ACTIVITY:
All entries given below are to be returned word for word.

RECORDS FOR PROCESSING:
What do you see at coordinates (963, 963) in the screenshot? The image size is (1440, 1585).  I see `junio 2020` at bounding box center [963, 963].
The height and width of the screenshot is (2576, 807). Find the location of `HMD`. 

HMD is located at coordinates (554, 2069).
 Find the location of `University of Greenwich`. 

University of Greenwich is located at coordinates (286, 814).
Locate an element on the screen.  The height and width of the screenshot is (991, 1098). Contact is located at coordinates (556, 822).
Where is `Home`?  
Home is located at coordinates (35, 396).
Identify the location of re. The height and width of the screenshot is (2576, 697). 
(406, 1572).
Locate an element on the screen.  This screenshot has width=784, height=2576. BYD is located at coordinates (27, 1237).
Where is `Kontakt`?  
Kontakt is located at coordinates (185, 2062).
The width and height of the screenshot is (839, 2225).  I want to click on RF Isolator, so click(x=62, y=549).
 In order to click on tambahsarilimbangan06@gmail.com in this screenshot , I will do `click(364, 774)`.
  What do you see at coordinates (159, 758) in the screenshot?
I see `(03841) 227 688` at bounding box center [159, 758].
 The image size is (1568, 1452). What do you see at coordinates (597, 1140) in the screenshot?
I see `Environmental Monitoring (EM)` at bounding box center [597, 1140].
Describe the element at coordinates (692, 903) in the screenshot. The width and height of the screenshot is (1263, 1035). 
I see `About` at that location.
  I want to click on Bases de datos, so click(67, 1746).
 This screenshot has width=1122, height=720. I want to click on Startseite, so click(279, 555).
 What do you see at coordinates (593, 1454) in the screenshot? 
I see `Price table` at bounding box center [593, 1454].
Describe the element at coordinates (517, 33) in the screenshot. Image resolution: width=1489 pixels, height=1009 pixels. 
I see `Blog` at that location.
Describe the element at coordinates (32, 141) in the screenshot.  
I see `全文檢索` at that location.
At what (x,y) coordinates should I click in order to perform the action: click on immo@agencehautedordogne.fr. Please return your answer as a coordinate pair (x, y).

EXERCISE SOLUTION:
What do you see at coordinates (963, 963) in the screenshot? The image size is (1440, 1585).  I see `junio 2020` at bounding box center [963, 963].
The height and width of the screenshot is (2576, 807). Find the location of `HMD`. 

HMD is located at coordinates (554, 2069).
 Find the location of `University of Greenwich`. 

University of Greenwich is located at coordinates (286, 814).
Locate an element on the screen.  The height and width of the screenshot is (991, 1098). Contact is located at coordinates (556, 822).
Where is `Home`?  
Home is located at coordinates (35, 396).
Identify the location of re. The height and width of the screenshot is (2576, 697). 
(406, 1572).
Locate an element on the screen.  This screenshot has width=784, height=2576. BYD is located at coordinates (27, 1237).
Where is `Kontakt`?  
Kontakt is located at coordinates (185, 2062).
The width and height of the screenshot is (839, 2225).  I want to click on RF Isolator, so click(x=62, y=549).
 In order to click on tambahsarilimbangan06@gmail.com in this screenshot , I will do `click(364, 774)`.
  What do you see at coordinates (159, 758) in the screenshot?
I see `(03841) 227 688` at bounding box center [159, 758].
 The image size is (1568, 1452). What do you see at coordinates (597, 1140) in the screenshot?
I see `Environmental Monitoring (EM)` at bounding box center [597, 1140].
Describe the element at coordinates (692, 903) in the screenshot. The width and height of the screenshot is (1263, 1035). 
I see `About` at that location.
  I want to click on Bases de datos, so click(67, 1746).
 This screenshot has width=1122, height=720. I want to click on Startseite, so click(279, 555).
 What do you see at coordinates (593, 1454) in the screenshot? 
I see `Price table` at bounding box center [593, 1454].
Describe the element at coordinates (517, 33) in the screenshot. Image resolution: width=1489 pixels, height=1009 pixels. 
I see `Blog` at that location.
Describe the element at coordinates (32, 141) in the screenshot.  
I see `全文檢索` at that location.
At what (x,y) coordinates should I click in order to perform the action: click on immo@agencehautedordogne.fr. Please return your answer as a coordinate pair (x, y).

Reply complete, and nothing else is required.